Run both types of work through the same product discovery process and planning rigor. Make trade-offs based on customer value, not perceived sexiness.
Validating non-functional requirements
Traditionally, teams focused on validating “non-functional” requirements like performance and security just before launch. But it’s risky to wait until the end of each release cycle to test things like:
- Site speed and scalability
- Accessibility compliance
- Authentication protections
It invites last minute crunches.
The better approach is to evaluate these abilities continuously alongside feature work. For example:
- Establish performance benchmarks, and test against them with each sprint deployment.
- Build accessibility testing into your QA automation suites.
- Conduct security audits mid-way through release cycles.
This way, you catch issues immediately and can course correct versus playing catch-up late in the game.
Tips for integrating surface and subsurface work
So how can product managers actually integrate above and below surface work into delivery cadences?
Here are some proven tips:
Promote “technical user stories”
User stories are a great way to capture small work items tied to value. Make sure to write them for technical tasks too:
- “As an API developer, I need request throttling to prevent abuse.”

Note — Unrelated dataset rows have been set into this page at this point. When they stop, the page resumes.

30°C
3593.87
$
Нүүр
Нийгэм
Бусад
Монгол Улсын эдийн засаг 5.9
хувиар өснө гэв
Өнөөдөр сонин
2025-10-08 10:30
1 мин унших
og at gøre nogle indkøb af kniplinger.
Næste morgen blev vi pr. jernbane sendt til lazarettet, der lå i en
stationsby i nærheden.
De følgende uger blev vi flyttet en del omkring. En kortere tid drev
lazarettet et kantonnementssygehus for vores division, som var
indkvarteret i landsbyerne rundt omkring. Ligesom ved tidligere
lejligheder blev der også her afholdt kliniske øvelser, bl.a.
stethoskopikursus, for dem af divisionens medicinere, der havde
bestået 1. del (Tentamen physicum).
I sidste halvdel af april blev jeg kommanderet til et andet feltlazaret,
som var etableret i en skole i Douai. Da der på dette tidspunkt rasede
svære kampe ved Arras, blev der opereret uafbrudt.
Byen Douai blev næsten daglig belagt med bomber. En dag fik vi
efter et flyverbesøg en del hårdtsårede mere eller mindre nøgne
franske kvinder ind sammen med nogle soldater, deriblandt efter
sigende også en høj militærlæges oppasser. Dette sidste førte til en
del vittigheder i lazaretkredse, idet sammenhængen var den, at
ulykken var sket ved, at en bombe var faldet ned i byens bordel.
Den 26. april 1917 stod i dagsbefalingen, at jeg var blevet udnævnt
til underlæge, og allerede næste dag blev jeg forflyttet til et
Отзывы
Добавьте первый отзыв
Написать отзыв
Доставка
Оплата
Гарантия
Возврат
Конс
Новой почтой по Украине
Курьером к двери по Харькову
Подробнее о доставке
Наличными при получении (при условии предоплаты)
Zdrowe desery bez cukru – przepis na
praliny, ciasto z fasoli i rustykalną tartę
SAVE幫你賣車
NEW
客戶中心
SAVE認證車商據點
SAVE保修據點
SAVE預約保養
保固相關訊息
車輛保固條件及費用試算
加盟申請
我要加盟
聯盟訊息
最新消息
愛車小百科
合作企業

- “As a site admin, I need dashboard alerts for high memory usage.”
This frames infrastructure work on equal footing with feature work.
Reserve capacity for unplanned issues
When planning sprints, assume unexpected technical work will arise and leave buffer room:
- Pad estimates on complex stories
- Keep some stories uncommitted as contingency
- Define slack time for firefighting and debt pay down
You’ll need flexibility to handle subsurface iceberg chipping without blowing up the top.
Prioritize architectural initiatives
Epics and themes that enable architectural evolution should be prioritized and resourced:
- Breaking up the monolith
- Migrating to microservices
- Decoupling tightly coupled components
Don’t let the urgency of surface features derail major subsurface improvements.
Enforce definition of done
Expand “definition of done” beyond feature requirements to include non-functional aspects like:
- Meeting performance benchmarks
- Passing security scans
- Updating documentation
- Executing integration tests
This ensures quality and architectural integrity.
The bottom line
Customers ultimately care about outcomes, not the underlying technology delivering those outcomes. But as PMs, we have to obsess over the entire product.
Managing the subsurface architecture and infrastructure is just as critical as the visible UI. By integrating the above and below work, you’ll launch technically sound products that customers love.
So don’t just manage the tip of the iceberg! Plan for the massive part hidden below the surface at all times.